Metadata-Version: 2.4
Name: rstream
Version: 0.4.0b1
Summary: A python client for RabbitMQ Streams
License: MIT
License-File: LICENSE
Author: George Fortunatov
Author-email: qweeeze@gmail.com
Requires-Python: >=3.9,<4.0
Classifier: License :: OSI Approved :: MIT License
Classifier: Programming Language :: Python :: 3
Classifier: Programming Language :: Python :: 3.9
Classifier: Programming Language :: Python :: 3.10
Classifier: Programming Language :: Python :: 3.11
Classifier: Programming Language :: Python :: 3.12
Classifier: Programming Language :: Python :: 3.13
Classifier: Programming Language :: Python :: 3.14
Requires-Dist: mmh3 (>=5.2.0,<6.0.0)
Requires-Dist: typing_extensions (>=4.15.0,<5.0.0)
Project-URL: Homepage, https://github.com/rabbitmq-community/rstream
Project-URL: Repository, https://github.com/rabbitmq-community/rstream
Description-Content-Type: text/markdown

# RabbitMQ Stream Python Client

A Python asyncio-based client for [RabbitMQ Streams](https://www.rabbitmq.com/stream.html)


The RabbitMQ stream plug-in is required.
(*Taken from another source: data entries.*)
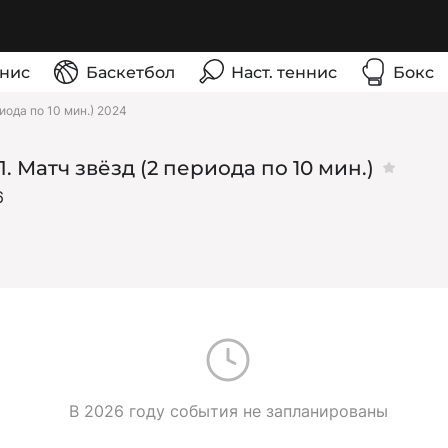
нис
Баскетбол
Наст. теннис
Бокс
иода по 10 мин.) 2024
. Матч звёзд (2 периода по 10 мин.)
6
В 2026 году события не запланированы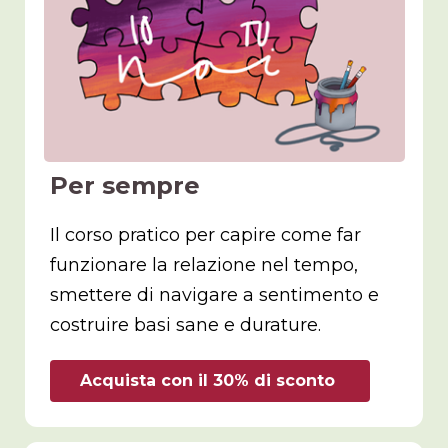
Per sempre
Il corso pratico per capire come far
funzionare la relazione nel tempo,
smettere di navigare a sentimento e
costruire basi sane e durature.
Acquista con il 30% di sconto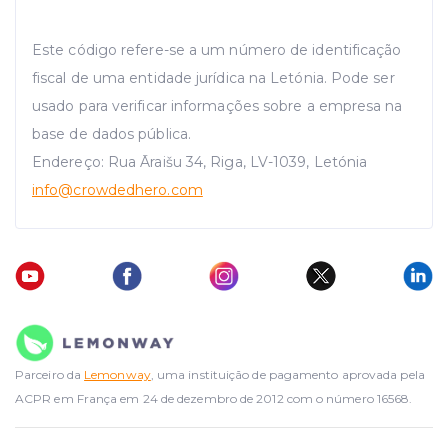
Este código refere-se a um número de identificação
fiscal de uma entidade jurídica na Letónia. Pode ser
usado para verificar informações sobre a empresa na
base de dados pública.
Endereço: Rua Āraišu 34, Riga, LV-1039, Letónia
info
@crowdedhero.com
Parceiro da
Lemonway
, uma instituição de pagamento aprovada pela
ACPR em França em 24 de dezembro de 2012 com o número 16568.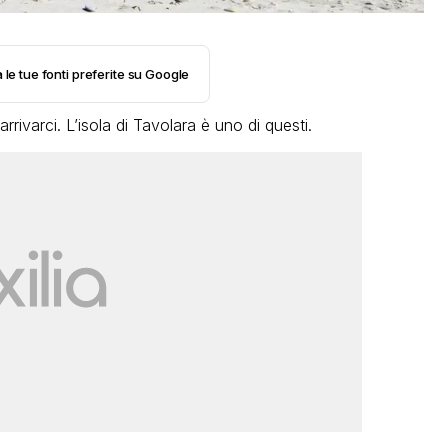
 le tue fonti preferite su Google
rrivarci. L’isola di Tavolara è uno di questi.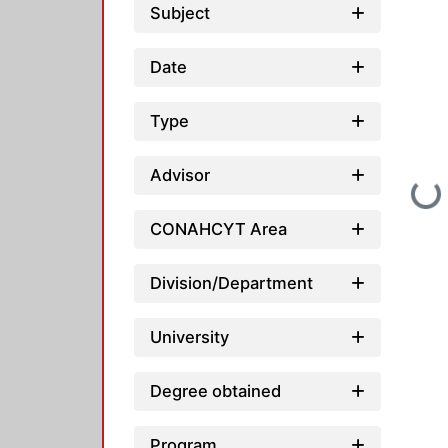
Subject
Date
Type
Advisor
Loading...
CONAHCYT Area
Division/Department
University
Degree obtained
Program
See the [documentation](https://www.rabbitmq.com/stream.html#enabling-plugin) for enabling it.


# Table of Contents


- [Installation](#installation)
- [Examples](#examples)
- [Client Codecs](#client-codecs)
    * [AMQP 1.0 codec  vs Binary](#amqp-10-codec--vs-binary)
- [Publishing messages](#publishing-messages)
    * [Publishing with confirmation](#publishing-with-confirmation)
- [Sub-Entry Batching and Compression](#sub-entry-batching-and-compression)
- [Deduplication](#deduplication)
- [Consuming messages](#consuming-messages)
    * [Server-side offset tracking](#server-side-offset-tracking)
- [Super Streams](#superstreams)
- [Single Active Consumer](#single-active-consumer)
- [Connecting with SSL](#connecting-with-ssl)
- [Sasl Mechanisms](#sasl-mechanisms)
- [Managing disconnections](#managing-disconnections)
	* [Reconnect](#reconnect)
- [Load Balancer](#load-balancer)
- [Client Performances](#client-performances)
   * [Test case](#test-case)
- [Build and Test](#build-and-test)
- [Project Notes](#project-notes)


## Installation

The RabbitMQ stream plug-in is required. See the [documentation](https://www.rabbitmq.com/stream.html#enabling-plugin) for enabling it.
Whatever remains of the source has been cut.